Introduction

Especially in arid zones, groundwater resources worldwide are considered as major sources for freshwater supply worldwide, especially in arid zones. The weak rainfall as well as the intensive extraction of groundwater from shallow aquifers reduces freshwater budget and creates local water aquifer depression, causing a threat to groundwater budget. Furthermore, the increase of chemical fertilizers applications has been considered as an additional cause of groundwater pollution during the last decades. In arid regions, added to a severe water scarcity, water resources are characterized by a significant spatio-temporal variability (Zekai 2008).

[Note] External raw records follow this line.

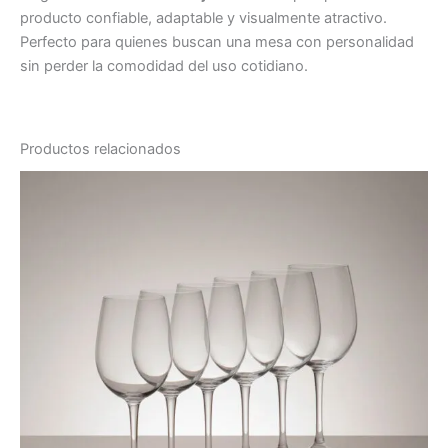
producto confiable, adaptable y visualmente atractivo.
Perfecto para quienes buscan una mesa con personalidad
sin perder la comodidad del uso cotidiano.
Productos relacionados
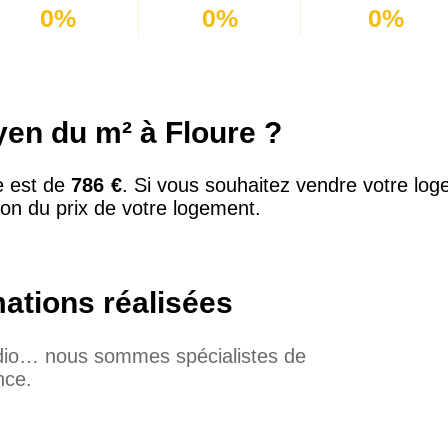
0%
0%
0%
yen du m² à Floure ?
e est de
786 €
. Si vous souhaitez vendre votre log
ion du prix de votre logement.
mations réalisées
udio… nous sommes spécialistes de
nce.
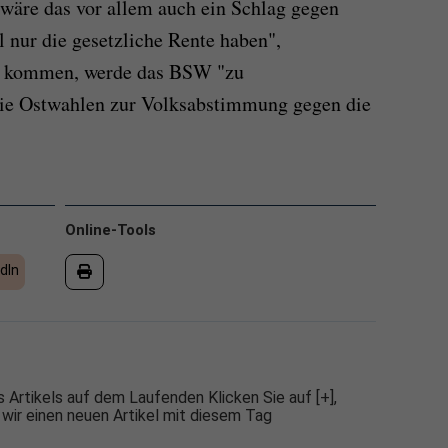
wäre das vor allem auch ein Schlag gegen
el nur die gesetzliche Rente haben",
 so kommen, werde das BSW "zu
die Ostwahlen zur Volksabstimmung gegen die
Online-Tools
dIn
 Artikels auf dem Laufenden Klicken Sie auf [+],
 wir einen neuen Artikel mit diesem Tag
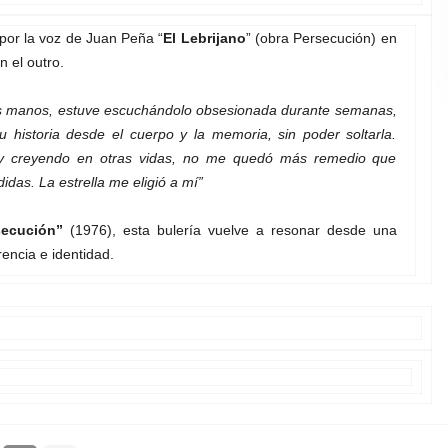
por la voz de Juan Peña “
El Lebrijano
” (obra Persecución) en
n el outro.
s manos, estuve escuchándolo obsesionada durante semanas,
u historia desde el cuerpo y la memoria, sin poder soltarla.
s y creyendo en otras vidas, no me quedó más remedio que
idas. La estrella me eligió a mí”
secución”
(1976), esta bulería vuelve a resonar desde una
encia e identidad.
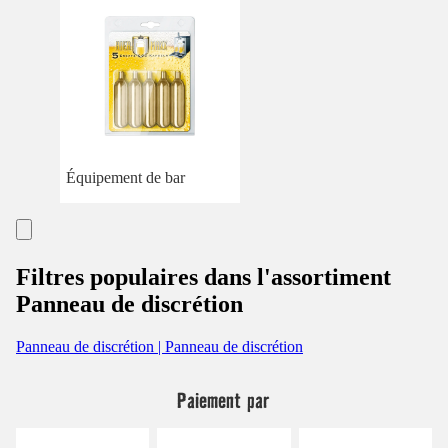
Équipement de bar
Filtres populaires dans l'assortiment
Panneau de discrétion
Panneau de discrétion | Panneau de discrétion
Paiement par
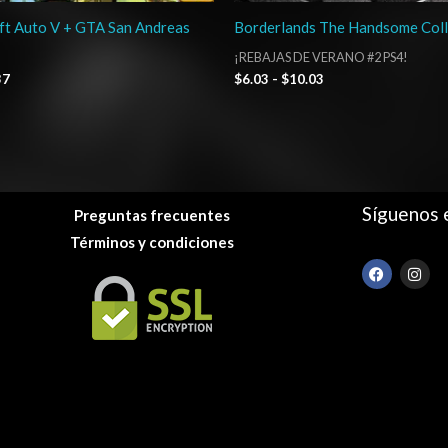
ft Auto V + GTA San Andreas
Borderlands The Handsome Coll
¡REBAJAS DE VERANO #2 PS4!
37
$
6.03
-
$
10.03
Síguenos 
Preguntas frecuentes
Términos y condiciones
F
I
a
n
c
s
e
t
b
a
o
g
o
r
k
a
m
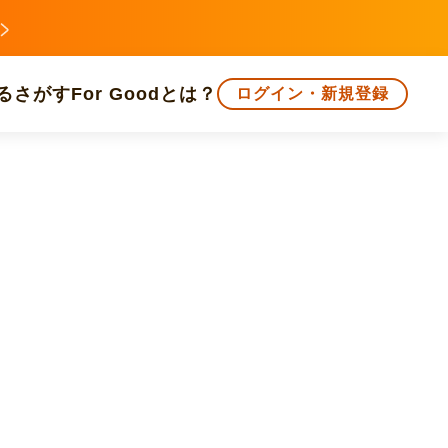
る
さがす
For Goodとは？
ログイン・新規登録
文化
環境・エシカル
人権・マイノリティ
知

Studies undertaken in arid and semi-arid showed the importance of the water assessment and management in any integrated development strategy. Accordingly, results could serve as an available scientific background for sustainable land use planning and groundwater management in the considered region.

The combination of statistics and geostatistics in a context of groundwater resources management has already been explored by many authors. The combination of principal component analysis and kriging was originally proposed by Espinosa et al. (1993) to characterize anomalies in soil geochemical composition. The same approach was later used to characterize groundwater quality in a variety of situations (e.g. Sanchez-Martoz et al. 2001; Jiang et al. 2009). Kriging can also be used directly to map groundwater quality (e.g. Uyan and Cay 2010), or in combination with other techniques than PCA, such as cluster analysis (e.g. Yidana et al. 2010). Either both kriging and co-kriging or semi-variance analysis were applied for mapping GW spatio-temporal level fluctuations in arid and semi-arid regions (e.g. Ta’any et al. 2009).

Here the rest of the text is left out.